I’m just saying…

I’ ve been thinking lately. I mean, we always think of something, always trying to keep our minds occupied. But I’m trying to be positive and let all the negative out of my life. It is hard tough, but as long as we try, we shall succeed at some point.

Everyone has some sort of problems and they never go away. We just slide from one problem to another, desperately trying to get our things together, but it doesn’t always end up that way.

The thing is, we need those problems to stay ourselves. It may sound stupid, or wierd or meaningless, but I really believe in that. We are who we are because of everything that is happening to us. Everything that surrounds us affects our behaviour, our thoughts, our deeds. We can choose to be different, but at the end we will end up the same. We can avoid things, but we can’t run away from our destiny. If it is meant to be, it will happen, sooner or latter. It is hard to keep up with life, especially when you feel like there is nothing that you can say or do to make things better, but it is our life and we need to be living it instead of letting it go away. It may seem like the suffering is neverending, and it probably is, but we need to learn how to live with it. Sure, some people are born under the lucky star, they always get what they want with zero effort,  but us “ordinary people”,  there is no hope for us. Maybe one day we accomplish what we want, but then what? We are old and grumpy and have zero energy because we waisted it to get there.
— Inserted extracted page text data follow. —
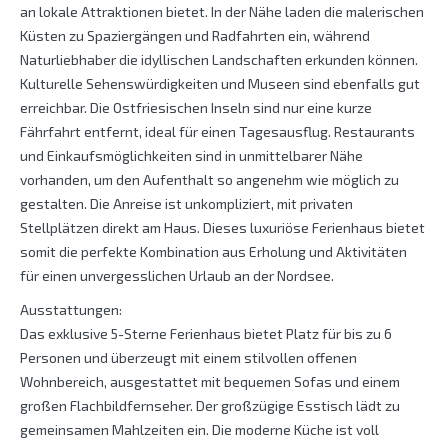
an lokale Attraktionen bietet. In der Nähe laden die malerischen
Küsten zu Spaziergängen und Radfahrten ein, während
Naturliebhaber die idyllischen Landschaften erkunden können.
Kulturelle Sehenswürdigkeiten und Museen sind ebenfalls gut
erreichbar. Die Ostfriesischen Inseln sind nur eine kurze
Fährfahrt entfernt, ideal für einen Tagesausflug. Restaurants
und Einkaufsmöglichkeiten sind in unmittelbarer Nähe
vorhanden, um den Aufenthalt so angenehm wie möglich zu
gestalten. Die Anreise ist unkompliziert, mit privaten
Stellplätzen direkt am Haus. Dieses luxuriöse Ferienhaus bietet
somit die perfekte Kombination aus Erholung und Aktivitäten
für einen unvergesslichen Urlaub an der Nordsee.
Ausstattungen:
Das exklusive 5-Sterne Ferienhaus bietet Platz für bis zu 6
Personen und überzeugt mit einem stilvollen offenen
Wohnbereich, ausgestattet mit bequemen Sofas und einem
großen Flachbildfernseher. Der großzügige Esstisch lädt zu
gemeinsamen Mahlzeiten ein. Die moderne Küche ist voll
What’s the point? To get there eventhough it makes no sense anymore. I don’t know. Honestly, I am struggling myself, but I will not give up on my life now just to have something more in the future in which I can’t enjoy. Sure, i want to follow my dreams, and I will try to  accomplish as much as I can, but I will not give my best. I wan’t to enjoy life, not to skip it. I m young, still, and I don’t want to waste it. Things will get better. At least I hope so. And just like everyone else, I will get what is meant for me. I just need to climb those stairs and peacefully reach my final destination.